For developers, a helpful mental model to consider when developing a solution is as follows:

  1. Your contract calls the FlashMinter Facilitator, requesting to FlashMint a certain amount of GHO using flashLoan().
  2. If the requested amount is lower or equal to the Facilitator's capacity, the FlashMinter Facilitator mints and transfers the GHO amount to your contract, then calls onFlashLoan() on receiver contract.
  3. Your contract, now holding the FlashMinted amount, executes any arbitrary operation in its code.
    • You approve the FlashMinter Facilitator for FlashMinted amount + fee. If you are an authorized flashborrower by the Aave DAO, your fee is 0.
    • You return the keccak hash of ERC3156FlashBorrower.onFlashLoan so the FlashMinter Facilitator ensures the receiver is ERC3156 complaint.
    • If any of these conditions are not met or the amount owing is not available (due to lack of balance or approval), then the transaction is reverted.
  4. All of the above happens in 1 transaction (hence in a single block).

Step by step

  1. Setting Up

Your contract that receives the FlashMinted amount of GHO must conform to the ERC3156 standard. The IERC3156FlashBorrower.sol interface defines the relevant onFlashLoan() function that needs to be overridden by your arbitrary code.

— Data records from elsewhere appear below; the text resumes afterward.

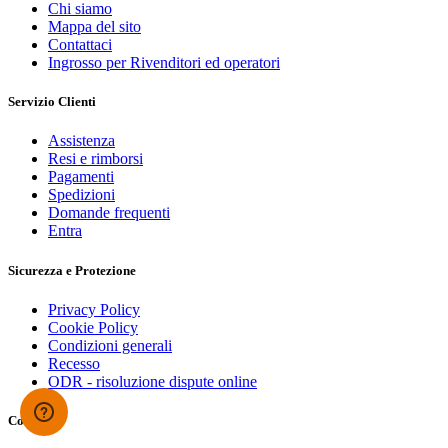
Chi siamo
Mappa del sito
Contattaci
Ingrosso per Rivenditori ed operatori
Servizio Clienti
Assistenza
Resi e rimborsi
Pagamenti
Spedizioni
Domande frequenti
Entra
Sicurezza e Protezione
Privacy Policy
Cookie Policy
Condizioni generali
Recesso
ODR - risoluzione dispute online
Contatti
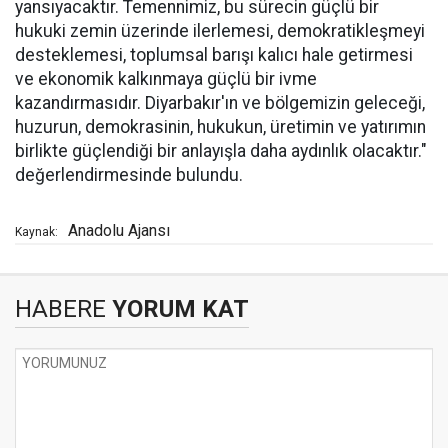
yansıyacaktır. Temennimiz, bu sürecin güçlü bir
hukuki zemin üzerinde ilerlemesi, demokratikleşmeyi
desteklemesi, toplumsal barışı kalıcı hale getirmesi
ve ekonomik kalkınmaya güçlü bir ivme
kazandırmasıdır. Diyarbakır'ın ve bölgemizin geleceği,
huzurun, demokrasinin, hukukun, üretimin ve yatırımın
birlikte güçlendiği bir anlayışla daha aydınlık olacaktır."
değerlendirmesinde bulundu.
Anadolu Ajansı
Kaynak:
HABERE
YORUM KAT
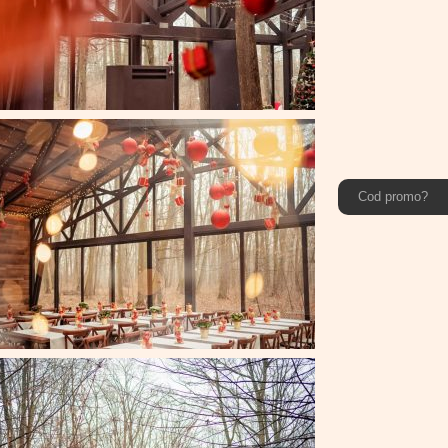
Cod promo?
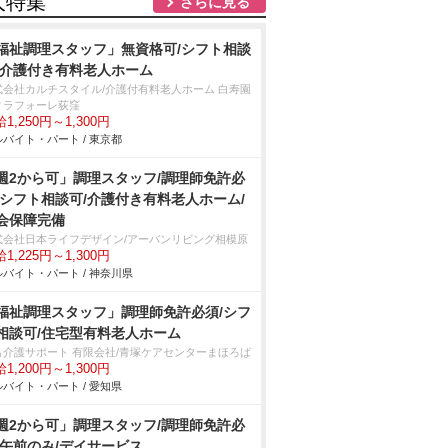
人特集
さらに見る
福祉調理スタッフ」無資格可/シフト相談
/介護付き有料老人ホーム
式会社カルチスタイル/介護付有料老人ホーム 白寿園
ィラフォーレ荻窪
1,250円～1,300円
バイト・パート / 東京都
週2から可」調理スタッフ/調理師免許必
/シフト相談可/介護付き有料老人ホーム/
会保障完備
式会社日本ライフデザイン/アーバンリビング相模原
1,225円～1,300円
バイト・パート / 神奈川県
福祉調理スタッフ」調理師免許必須/シフ
相談可/住宅型有料老人ホーム
も介護サポート 有限会社/青塚ケアセンターまほろば
1,200円～1,300円
バイト・パート / 愛知県
週2から可」調理スタッフ/調理師免許必
/午前のみ/デイサービス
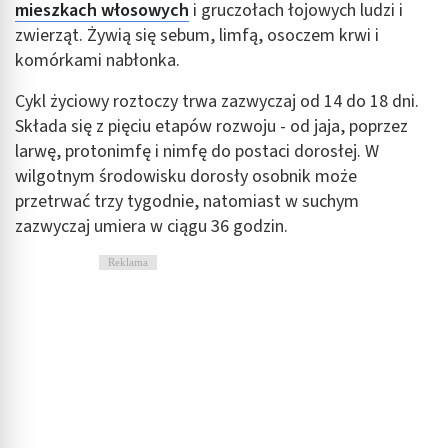
mieszkach włosowych
i gruczołach łojowych ludzi i
zwierząt. Żywią się sebum, limfą, osoczem krwi i
komórkami nabłonka.
Cykl życiowy roztoczy trwa zazwyczaj od 14 do 18 dni.
Składa się z pięciu etapów rozwoju - od jaja, poprzez
larwę, protonimfę i nimfę do postaci dorosłej. W
wilgotnym środowisku dorosły osobnik może
przetrwać trzy tygodnie, natomiast w suchym
zazwyczaj umiera w ciągu 36 godzin.
Reklama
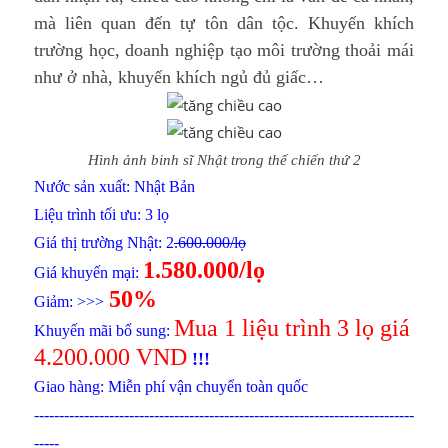
mà liên quan đến tự tôn dân tộc. Khuyến khích
trường học, doanh nghiệp tạo môi trường thoải mái
như ở nhà, khuyến khích ngủ đủ giấc…
Hình ảnh binh sĩ Nhật trong thế chiến thứ 2
Nước sản xuất: Nhật Bản
Liệu trình tối ưu: 3 lọ
Giá thị trường Nhật: 2
.600.000/lọ
1.580.000/lọ
Giá khuyến mại:
50%
Giảm: >>>
Mua 1 liệu trình 3 lọ giá
Khuyến mãi bổ sung:
4.200.000 VND
!!!
Giao hàng: Miễn phí vận chuyển toàn quốc
----------------------------------------------------------------------------
-----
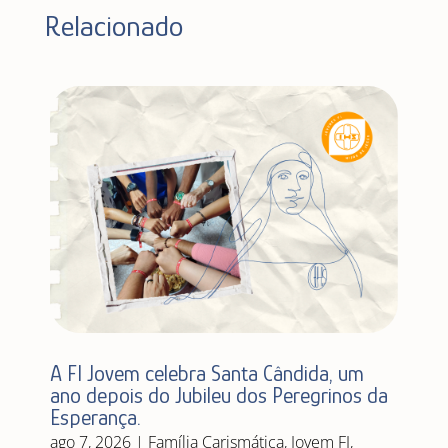
Relacionado
A FI Jovem celebra Santa Cândida, um
ano depois do Jubileu dos Peregrinos da
Esperança.
ago 7, 2026
|
Família Carismática
,
Jovem FI
,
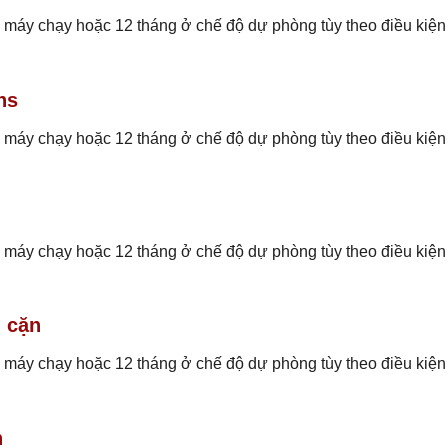
 máy chạy hoặc 12 tháng ở chế độ dự phòng tùy theo điều kiện
ns
 máy chạy hoặc 12 tháng ở chế độ dự phòng tùy theo điều kiện
 máy chạy hoặc 12 tháng ở chế độ dự phòng tùy theo điều kiện
 cặn
 máy chạy hoặc 12 tháng ở chế độ dự phòng tùy theo điều kiện
n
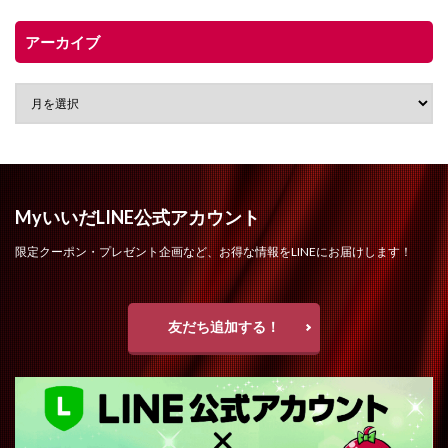
アーカイブ
MyいいだLINE公式アカウント
限定クーポン・プレゼント企画など、お得な情報をLINEにお届けします！
友だち追加する！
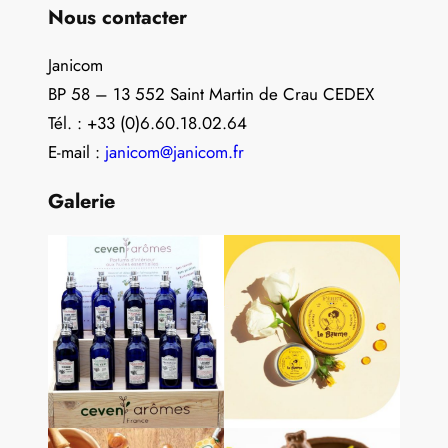
Nous contacter
Janicom
BP 58 – 13 552 Saint Martin de Crau CEDEX
Tél. : +33 (0)6.60.18.02.64
E-mail :
janicom@janicom.fr
Galerie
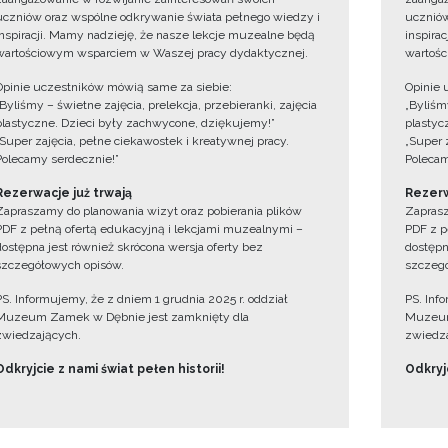
uczniów oraz wspólne odkrywanie świata pełnego wiedzy i
uczniów
inspiracji. Mamy nadzieję, że nasze lekcje muzealne będą
inspira
wartościowym wsparciem w Waszej pracy dydaktycznej.
wartośc
Opinie uczestników mówią same za siebie:
Opinie 
„Byliśmy – świetne zajęcia, prelekcja, przebieranki, zajęcia
„Byliśmy
plastyczne. Dzieci były zachwycone, dziękujemy!”
plastyc
„Super zajęcia, pełne ciekawostek i kreatywnej pracy.
„Super 
Polecamy serdecznie!”
Polecam
Rezerwacje już trwają
Rezerw
Zapraszamy do planowania wizyt oraz pobierania plików
Zaprasz
PDF z pełną ofertą edukacyjną i lekcjami muzealnymi –
PDF z p
dostępna jest również skrócona wersja oferty bez
dostępn
szczegółowych opisów.
szczegó
PS. Informujemy, że z dniem 1 grudnia 2025 r. oddział
PS. Inf
Muzeum Zamek w Dębnie jest zamknięty dla
Muzeum
zwiedzających.
zwiedza
Odkryjcie z nami świat pełen historii!
Odkryjc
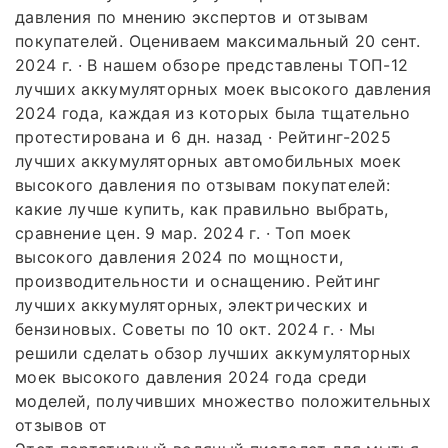
давления по мнению экспертов и отзывам
покупателей. Оцениваем максимальный 20 сент.
2024 г. · В нашем обзоре представлены ТОП-12
лучших аккумуляторных моек высокого давления
2024 года, каждая из которых была тщательно
протестирована и 6 дн. назад · Рейтинг-2025
лучших аккумуляторных автомобильных моек
высокого давления по отзывам покупателей:
какие лучше купить, как правильно выбрать,
сравнение цен. 9 мар. 2024 г. · Топ моек
высокого давления 2024 по мощности,
производительности и оснащению. Рейтинг
лучших аккумуляторных, электрических и
бензиновых. Советы по 10 окт. 2024 г. · Мы
решили сделать обзор лучших аккумуляторных
моек высокого давления 2024 года среди
моделей, получивших множество положительных
отзывов от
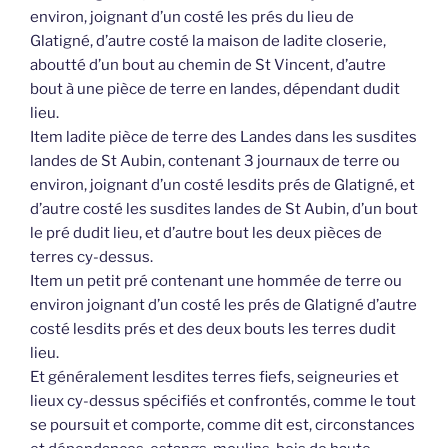
environ, joignant d’un costé les prés du lieu de
Glatigné, d’autre costé la maison de ladite closerie,
aboutté d’un bout au chemin de St Vincent, d’autre
bout à une pièce de terre en landes, dépendant dudit
lieu.
Item ladite pièce de terre des Landes dans les susdites
landes de St Aubin, contenant 3 journaux de terre ou
environ, joignant d’un costé lesdits prés de Glatigné, et
d’autre costé les susdites landes de St Aubin, d’un bout
le pré dudit lieu, et d’autre bout les deux pièces de
terres cy-dessus.
Item un petit pré contenant une hommée de terre ou
environ joignant d’un costé les prés de Glatigné d’autre
costé lesdits prés et des deux bouts les terres dudit
lieu.
Et généralement lesdites terres fiefs, seigneuries et
lieux cy-dessus spécifiés et confrontés, comme le tout
se poursuit et comporte, comme dit est, circonstances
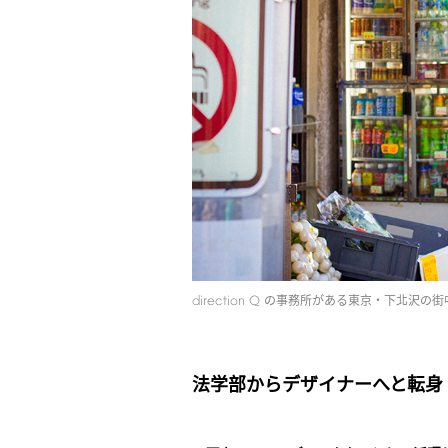
direction
Q
の事務所がある東京・下北沢の街
法学部からデザイナーへと転身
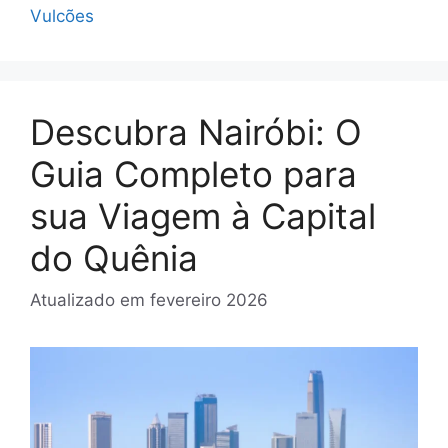
Vulcões
Descubra Nairóbi: O
Guia Completo para
sua Viagem à Capital
do Quênia
Atualizado em
fevereiro 2026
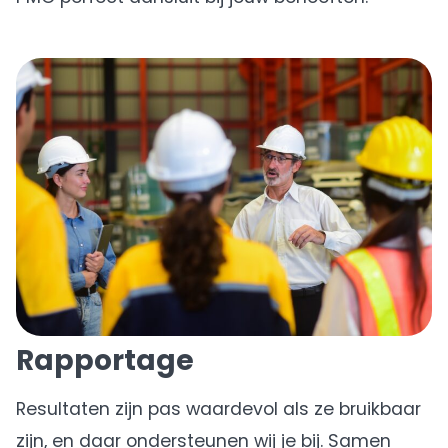
Rapportage
Resultaten zijn pas waardevol als ze bruikbaar
zijn, en daar ondersteunen wij je bij. Samen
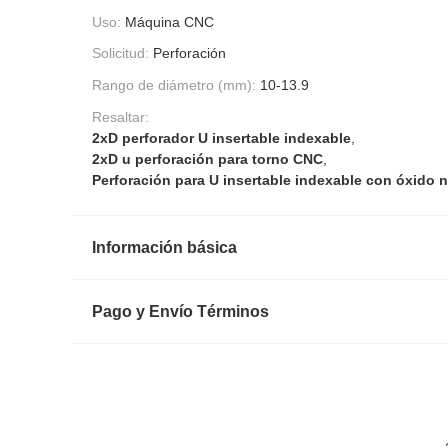
Uso:
Máquina CNC
Solicitud:
Perforación
Rango de diámetro (mm):
10-13.9
Resaltar:
2xD perforador U insertable indexable
,
2xD u perforación para torno CNC
,
Perforación para U insertable indexable con óxido 
Información básica
Pago y Envío Términos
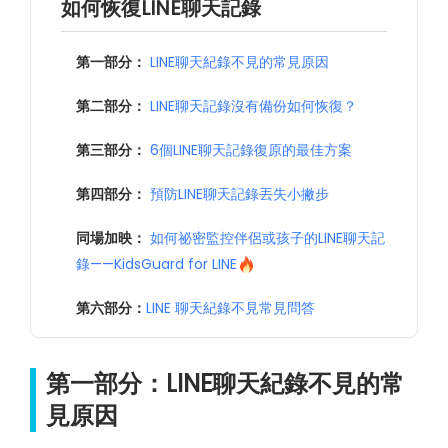
如何恢復LINE聊天記錄
第一部分：
LINE聊天紀錄不見的常見原因
第二部分：
LINE聊天記錄沒有備份如何恢復？
第三部分：
6個LINE聊天記錄復原的最佳方案
第四部分：
預防LINE聊天記錄丟失小撇步
同場加映：
如何祕密監控伴侶或孩子的LINE聊天記
錄——KidsGuard for LINE
第六部分：
LINE 聊天紀錄不見常見問答
第一部分：LINE聊天紀錄不見的常
見原因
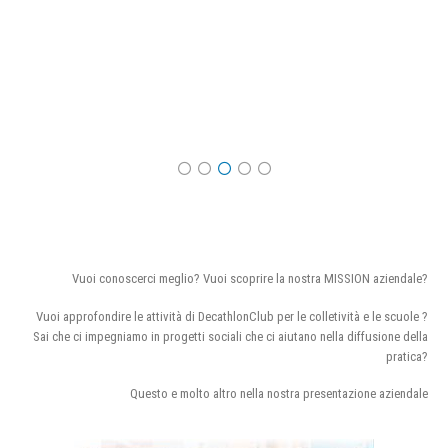
Vuoi conoscerci meglio? Vuoi scoprire la nostra MISSION aziendale?
Vuoi approfondire le attività di DecathlonClub per le colletività e le scuole ?
Sai che ci impegniamo in progetti sociali che ci aiutano nella diffusione della
pratica?
Questo e molto altro nella nostra presentazione aziendale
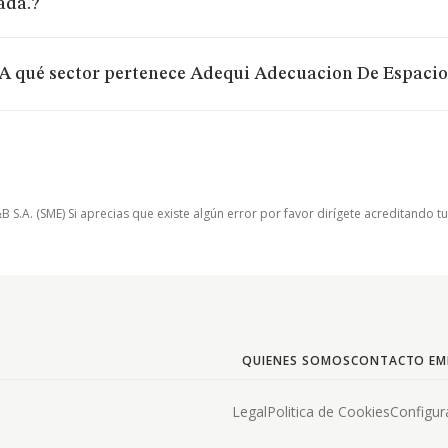
ada.?
A qué sector pertenece Adequi Adecuacion De Espacio
.A. (SME) Si aprecias que existe algún error por favor dirígete acreditando t
QUIENES SOMOS
CONTACTO EM
Legal
Politica de Cookies
Configur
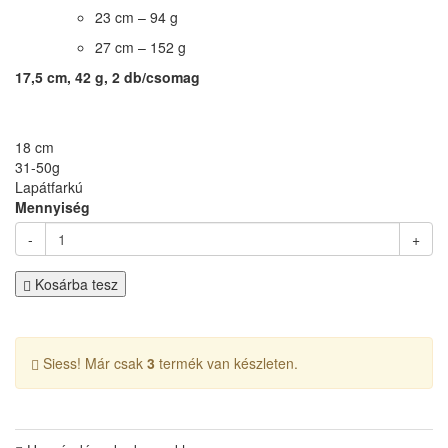
23 cm – 94 g
27 cm – 152 g
17,5 cm, 42 g, 2 db/csomag
18 cm
31-50g
Lapátfarkú
Mennyiség
-
+
Kosárba tesz
Siess! Már csak
3
termék van készleten.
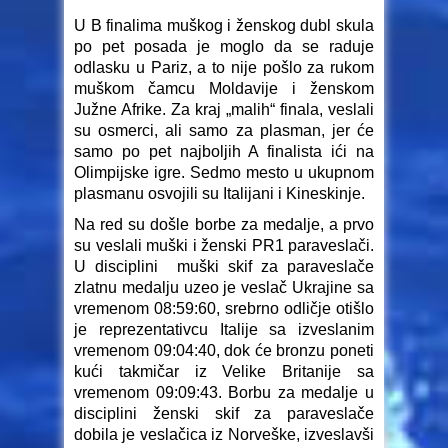
U B finalima muškog i ženskog dubl skula
po pet posada je moglo da se raduje
odlasku u Pariz, a to nije pošlo za rukom
muškom čamcu Moldavije i ženskom
Južne Afrike. Za kraj „malih“ finala, veslali
su osmerci, ali samo za plasman, jer će
samo po pet najboljih A finalista ići na
Olimpijske igre. Sedmo mesto u ukupnom
plasmanu osvojili su Italijani i Kineskinje.
Na red su došle borbe za medalje, a prvo
su veslali muški i ženski PR1 paraveslači.
U disciplini muški skif za paraveslače
zlatnu medalju uzeo je veslač Ukrajine sa
vremenom 08:59:60, srebrno odličje otišlo
je reprezentativcu Italije sa izveslanim
vremenom 09:04:40, dok će bronzu poneti
kući takmičar iz Velike Britanije sa
vremenom 09:09:43. Borbu za medalje u
disciplini ženski skif za paraveslače
dobila je veslačica iz Norveške, izveslavši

Also note that since the owed GHO amount will be pulled from your contract, your contract must give allowance to the FlashMinter Facilitator to pull those funds to pay back the FlashMinted amount + fee.

  1. Calling flashLoan()

To call the flash loan method of the FlashMinter Faciltiator, we need to pass in the relevant parameter. There are 3 ways you can do this:

From an EOA ('normal' Ethereum account) To use an EOA, send a transaction to the relevant Pool calling the flashLoan() function. See FlashMinter api docs for parameter details, ensuring you use your contract address from step 1 for the receiver.

From a different contract Similar to sending a transaction from an EOA as above, ensure the receiver is your contract address from step 1.

From the same contract If you want to use the same contract as in step 1, use address(this) for the receiver parameter in the flash loan method.

  1. Completing the flash loan

Once you have performed your logic with the FlashMinted asset (in your onFlashLoan() function), you will need to pay back the FlashMinted amount plus the fee.

Paying back the FlashMinted asset Ensure your contract has the relevant amount + fee to payback the borrowed asset. You can calculate this by taking the sum of the amount and fee values passed into the onFlashLoan() function. You do not need to transfer the owed amount back to the FlashMinter Facilitator. The funds will be automatically pulled at the conclusion of your operation.

Returning the correct value in onFlashLoan() The FlashMinter Facilitator checks the returned value of onFlashLoan() to validate it is ERC3156 complaint. The correct value to return is the keccak hash of ERC3156FlashBorrower.onFlashLoan string.